ASSIGNMENT: Only a slice of the listing below is wanted. Retype the lines from the one containing "An example route" through the one containing "- $20.25 per hour", exactly, both ends included.

TASK INPUTS:
=== Begin Enclosure ===
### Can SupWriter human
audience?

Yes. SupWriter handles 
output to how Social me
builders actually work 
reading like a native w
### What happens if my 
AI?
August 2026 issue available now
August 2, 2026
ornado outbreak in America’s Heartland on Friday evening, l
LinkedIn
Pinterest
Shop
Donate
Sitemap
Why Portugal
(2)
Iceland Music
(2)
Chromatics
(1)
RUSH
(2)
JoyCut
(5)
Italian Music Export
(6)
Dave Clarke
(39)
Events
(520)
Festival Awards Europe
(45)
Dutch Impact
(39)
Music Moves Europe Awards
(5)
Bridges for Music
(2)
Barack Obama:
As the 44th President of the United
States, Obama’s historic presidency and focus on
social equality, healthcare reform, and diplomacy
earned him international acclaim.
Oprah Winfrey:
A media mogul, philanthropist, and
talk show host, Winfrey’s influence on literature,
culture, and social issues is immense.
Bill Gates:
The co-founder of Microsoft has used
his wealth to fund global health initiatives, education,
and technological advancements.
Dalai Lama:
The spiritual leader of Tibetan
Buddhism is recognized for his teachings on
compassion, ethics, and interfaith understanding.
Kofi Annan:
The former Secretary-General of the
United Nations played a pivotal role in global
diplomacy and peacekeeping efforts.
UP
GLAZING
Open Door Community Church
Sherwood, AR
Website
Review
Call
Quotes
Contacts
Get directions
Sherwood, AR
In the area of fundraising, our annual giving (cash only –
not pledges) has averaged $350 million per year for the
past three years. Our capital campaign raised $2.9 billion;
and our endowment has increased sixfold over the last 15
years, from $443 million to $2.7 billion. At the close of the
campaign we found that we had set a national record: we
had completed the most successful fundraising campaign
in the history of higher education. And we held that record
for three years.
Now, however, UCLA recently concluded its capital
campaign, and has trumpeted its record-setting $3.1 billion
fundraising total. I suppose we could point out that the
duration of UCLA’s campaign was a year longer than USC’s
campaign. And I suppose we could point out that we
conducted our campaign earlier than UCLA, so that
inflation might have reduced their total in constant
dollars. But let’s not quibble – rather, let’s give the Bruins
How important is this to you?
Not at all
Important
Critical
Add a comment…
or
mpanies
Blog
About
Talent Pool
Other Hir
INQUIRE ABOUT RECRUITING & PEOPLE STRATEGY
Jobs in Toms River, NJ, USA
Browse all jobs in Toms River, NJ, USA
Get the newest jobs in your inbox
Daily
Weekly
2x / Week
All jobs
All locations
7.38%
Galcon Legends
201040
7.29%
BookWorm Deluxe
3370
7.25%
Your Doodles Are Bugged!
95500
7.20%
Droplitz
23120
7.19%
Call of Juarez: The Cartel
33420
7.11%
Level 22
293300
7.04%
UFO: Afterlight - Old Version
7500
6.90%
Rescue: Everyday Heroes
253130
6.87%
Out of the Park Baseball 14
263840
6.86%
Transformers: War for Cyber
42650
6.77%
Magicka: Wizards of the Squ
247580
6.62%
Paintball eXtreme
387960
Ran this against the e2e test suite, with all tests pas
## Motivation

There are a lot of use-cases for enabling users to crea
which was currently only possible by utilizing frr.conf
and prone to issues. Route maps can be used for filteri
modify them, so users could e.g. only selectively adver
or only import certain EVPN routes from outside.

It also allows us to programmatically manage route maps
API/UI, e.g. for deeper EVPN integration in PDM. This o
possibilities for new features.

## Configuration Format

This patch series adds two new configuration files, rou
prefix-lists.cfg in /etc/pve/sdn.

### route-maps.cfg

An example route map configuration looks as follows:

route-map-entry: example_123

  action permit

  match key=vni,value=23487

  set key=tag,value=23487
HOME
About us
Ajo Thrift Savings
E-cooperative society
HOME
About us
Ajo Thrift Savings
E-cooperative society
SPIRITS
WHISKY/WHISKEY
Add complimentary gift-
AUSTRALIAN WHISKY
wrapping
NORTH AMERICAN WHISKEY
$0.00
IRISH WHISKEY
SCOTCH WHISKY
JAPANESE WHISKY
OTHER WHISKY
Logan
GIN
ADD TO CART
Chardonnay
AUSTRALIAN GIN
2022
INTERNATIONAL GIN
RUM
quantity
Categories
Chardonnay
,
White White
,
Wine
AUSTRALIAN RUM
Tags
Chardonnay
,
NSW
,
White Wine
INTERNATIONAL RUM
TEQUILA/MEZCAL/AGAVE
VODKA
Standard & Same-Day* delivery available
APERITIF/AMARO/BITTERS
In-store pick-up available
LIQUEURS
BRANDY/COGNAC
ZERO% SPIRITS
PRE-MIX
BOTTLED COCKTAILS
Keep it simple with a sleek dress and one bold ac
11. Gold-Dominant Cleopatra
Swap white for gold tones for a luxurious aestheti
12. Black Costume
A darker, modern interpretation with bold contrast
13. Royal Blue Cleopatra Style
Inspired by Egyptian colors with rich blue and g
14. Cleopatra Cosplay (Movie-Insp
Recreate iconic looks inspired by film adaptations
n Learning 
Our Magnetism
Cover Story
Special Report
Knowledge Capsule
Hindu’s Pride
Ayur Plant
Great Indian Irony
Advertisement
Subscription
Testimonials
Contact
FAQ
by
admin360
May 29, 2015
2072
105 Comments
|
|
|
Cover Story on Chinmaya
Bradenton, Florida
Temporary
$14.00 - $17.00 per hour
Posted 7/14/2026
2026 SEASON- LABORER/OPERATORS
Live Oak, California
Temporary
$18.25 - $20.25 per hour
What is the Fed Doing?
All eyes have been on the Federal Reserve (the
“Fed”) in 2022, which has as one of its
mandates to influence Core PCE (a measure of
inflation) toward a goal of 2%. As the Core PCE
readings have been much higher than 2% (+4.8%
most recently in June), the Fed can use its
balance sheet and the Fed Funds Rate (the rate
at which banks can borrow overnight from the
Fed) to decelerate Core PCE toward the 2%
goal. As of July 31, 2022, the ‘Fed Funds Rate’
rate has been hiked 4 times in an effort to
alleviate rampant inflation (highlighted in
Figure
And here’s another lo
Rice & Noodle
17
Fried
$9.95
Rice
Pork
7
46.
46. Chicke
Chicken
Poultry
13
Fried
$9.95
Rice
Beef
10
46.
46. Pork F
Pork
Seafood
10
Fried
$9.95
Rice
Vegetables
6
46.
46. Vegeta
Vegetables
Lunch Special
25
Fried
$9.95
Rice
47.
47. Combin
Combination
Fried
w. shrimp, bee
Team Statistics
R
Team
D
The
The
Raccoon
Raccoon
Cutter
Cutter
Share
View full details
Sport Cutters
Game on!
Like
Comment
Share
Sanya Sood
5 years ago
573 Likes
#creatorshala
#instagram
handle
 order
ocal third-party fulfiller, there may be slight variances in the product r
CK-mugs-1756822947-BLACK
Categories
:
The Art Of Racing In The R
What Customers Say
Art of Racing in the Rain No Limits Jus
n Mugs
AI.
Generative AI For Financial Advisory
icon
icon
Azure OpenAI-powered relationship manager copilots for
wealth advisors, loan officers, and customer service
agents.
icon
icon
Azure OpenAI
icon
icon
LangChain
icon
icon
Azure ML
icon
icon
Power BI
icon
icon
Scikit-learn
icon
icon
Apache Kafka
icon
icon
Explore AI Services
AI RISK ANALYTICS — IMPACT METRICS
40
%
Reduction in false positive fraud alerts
=== End Enclosure ===
ANSWER AREA:
An example route map configuration looks as follows:

route-map-entry: example_123

  action permit

  match key=vni,value=23487

  set key=tag,value=23487
HOME
About us
Ajo Thrift Savings
E-cooperative society
HOME
About us
Ajo Thrift Savings
E-cooperative society
SPIRITS
WHISKY/WHISKEY
Add complimentary gift-
AUSTRALIAN WHISKY
wrapping
NORTH AMERICAN WHISKEY
$0.00
IRISH WHISKEY
SCOTCH WHISKY
JAPANESE WHISKY
OTHER WHISKY
Logan
GIN
ADD TO CART
Chardonnay
AUSTRALIAN GIN
2022
INTERNATIONAL GIN
RUM
quantity
Categories
Chardonnay
,
White White
,
Wine
AUSTRALIAN RUM
Tags
Chardonnay
,
NSW
,
White Wine
INTERNATIONAL RUM
TEQUILA/MEZCAL/AGAVE
VODKA
Standard & Same-Day* delivery available
APERITIF/AMARO/BITTERS
In-store pick-up available
LIQUEURS
BRANDY/COGNAC
ZERO% SPIRITS
PRE-MIX
BOTTLED COCKTAILS
Keep it simple with a sleek dress and one bold ac
11. Gold-Dominant Cleopatra
Swap white for gold tones for a luxurious aestheti
12. Black Costume
A darker, modern interpretation with bold contrast
13. Royal Blue Cleopatra Style
Inspired by Egyptian colors with rich blue and g
14. Cleopatra Cosplay (Movie-Insp
Recreate iconic looks inspired by film adaptations
n Learning 
Our Magnetism
Cover Story
Special Report
Knowledge Capsule
Hindu’s Pride
Ayur Plant
Great Indian Irony
Advertisement
Subscription
Testimonials
Contact
FAQ
by
admin360
May 29, 2015
2072
105 Comments
|
|
|
Cover Story on Chinmaya
Bradenton, Florida
Temporary
$14.00 - $17.00 per hour
Posted 7/14/2026
2026 SEASON- LABORER/OPERATORS
Live Oak, California
Temporary
$18.25 - $20.25 per hour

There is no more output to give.